– Корень всех твоих проблем – это эго. Неправильное представление о себе, исходя из которого идёт искажение – кто ты, где ты и кто за этим всем стоит, – говорит этот борец за чистоту парка.
Тут надо сделать отступление. Знаете, такой антракт, когда опускается занавес, театральное действие ставится на паузу, и вся публика двигает к буфету. Раздаётся: «Бутерброд с колбасой» Выкрикивают: «Чай!». А кассир в мыле выдаёт один заказ за другим.

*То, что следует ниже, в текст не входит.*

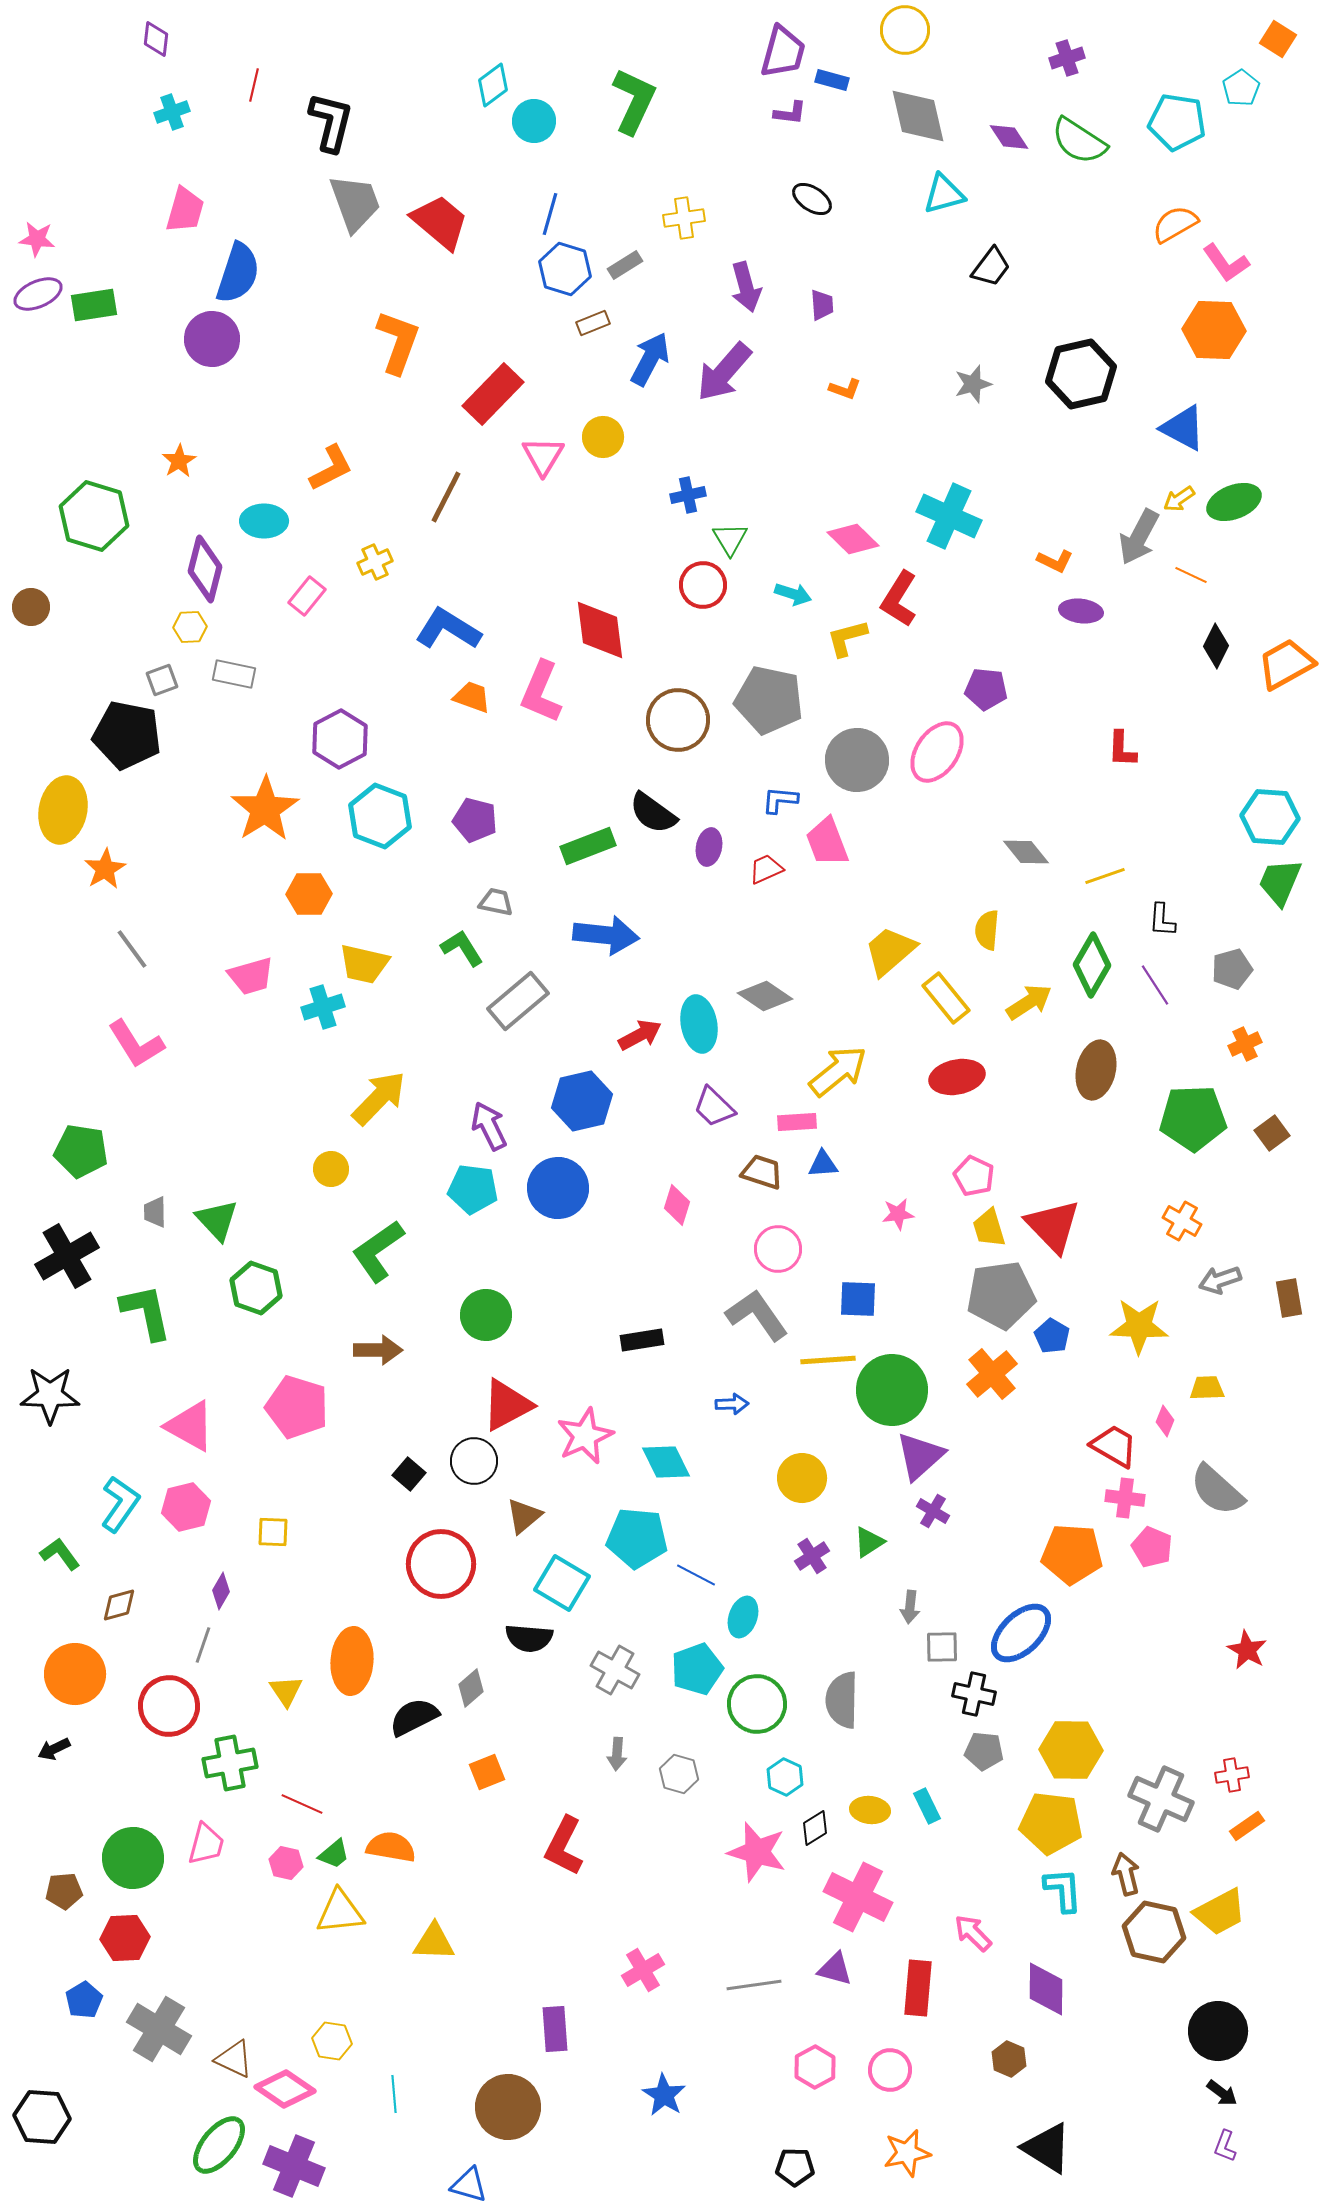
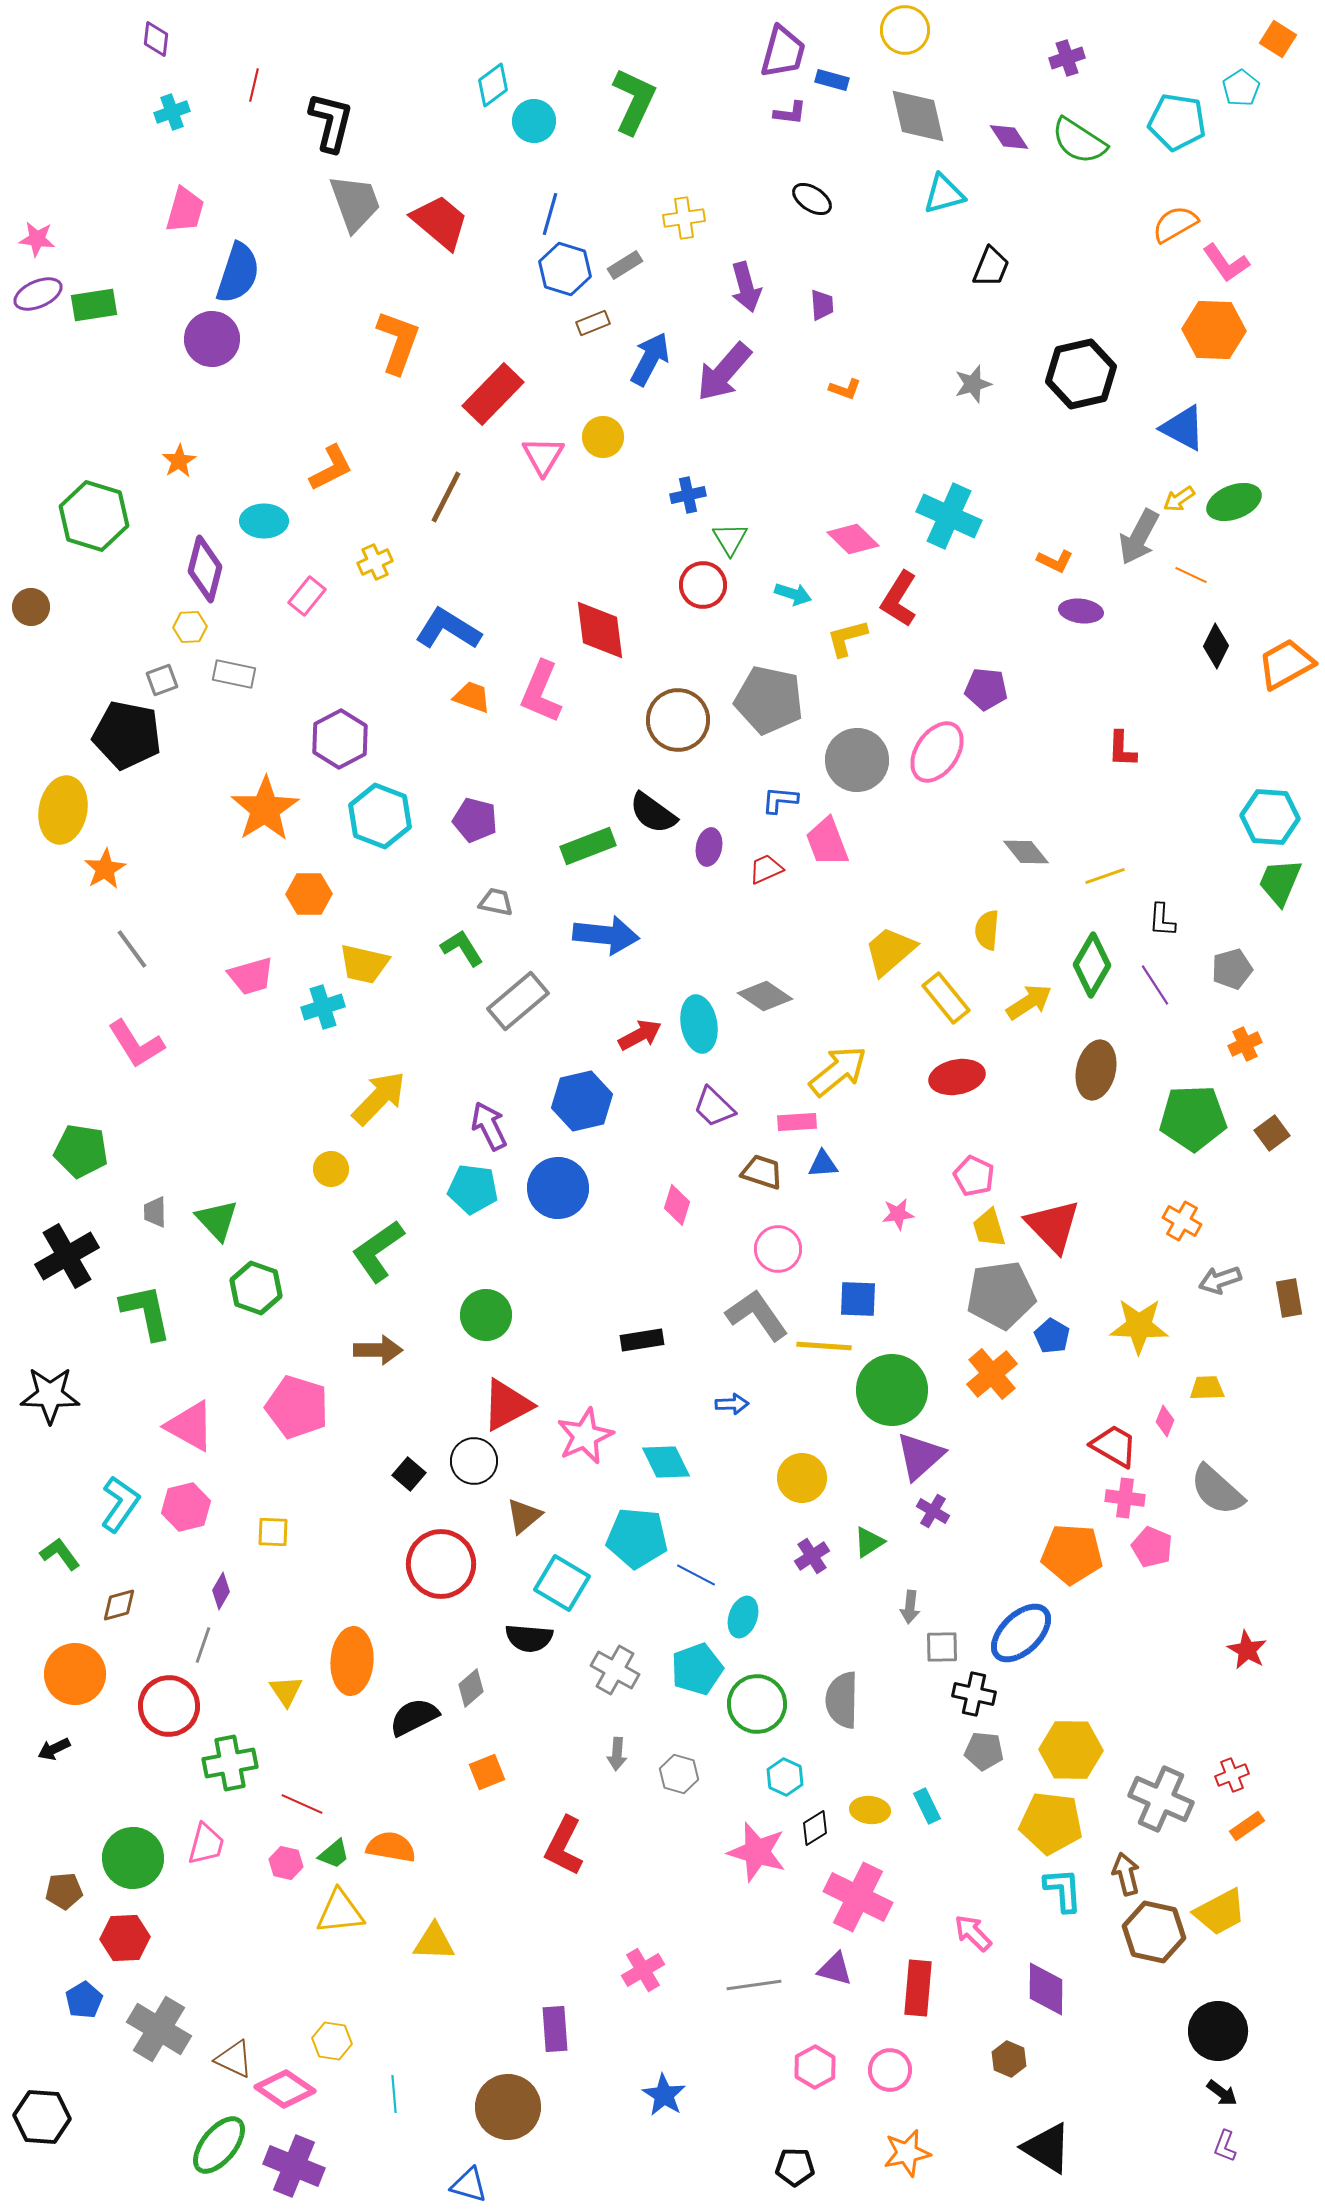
black trapezoid at (991, 267): rotated 15 degrees counterclockwise
yellow line at (828, 1360): moved 4 px left, 14 px up; rotated 8 degrees clockwise
red cross at (1232, 1775): rotated 12 degrees counterclockwise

В общем, мой мозг сразу затух… загрустил от этих слов, и маленькая такая обезьянка, сидевшая до этого тихо-тихо в черепной коробке, забила в бубен.
БАМ. БАМ. БАМ.
– Чего? – переспрашиваю я. – Исходя из каких искажений? Что за винегрет словесный? Я прекрасно знаю, кто я и где я.
– Ну?
– Что «ну»?
По реке Москве вальяжно проплывал пароход с туристами, а я мысленно прокручивал в голове план побега. Мне вдруг стало ясно, кто он.
– Так вы из этих.
Хмурит брови.
– Ну тех, кто тренинги, курсы проводил-проводил и допроводился, что теперь в парке административку исполняет. Вы как эта… – тут я щёлкаю пальцами, фамилия героини моего рассказа вылетела из головы… – Пирожкова. А, нет… Сырникова… Капкейковна… в общем, фамилия вкусная у неё.
Лысый чешет подбородок.
– ДА МАРАФОНЫ она свои проводила, шарики пускала… вы из этих?
Тут садовник как расхохочется. Причём так заливисто, так громко… что я снова отсел.
Вытирая слёзы, он в пол-оборота разворачивается ко мне:
– Я хуже, – говорит. – Счищаю человеческие пороки.
– Ааааа… – протягиваю я, прижимая ближе дипломат. Тютю, значит. Надо делать ноги.
И ноги я уже почти сделал – развернулся, и когда уже приготовился… глубоко вдохнул и глазами прорисовал план отступления…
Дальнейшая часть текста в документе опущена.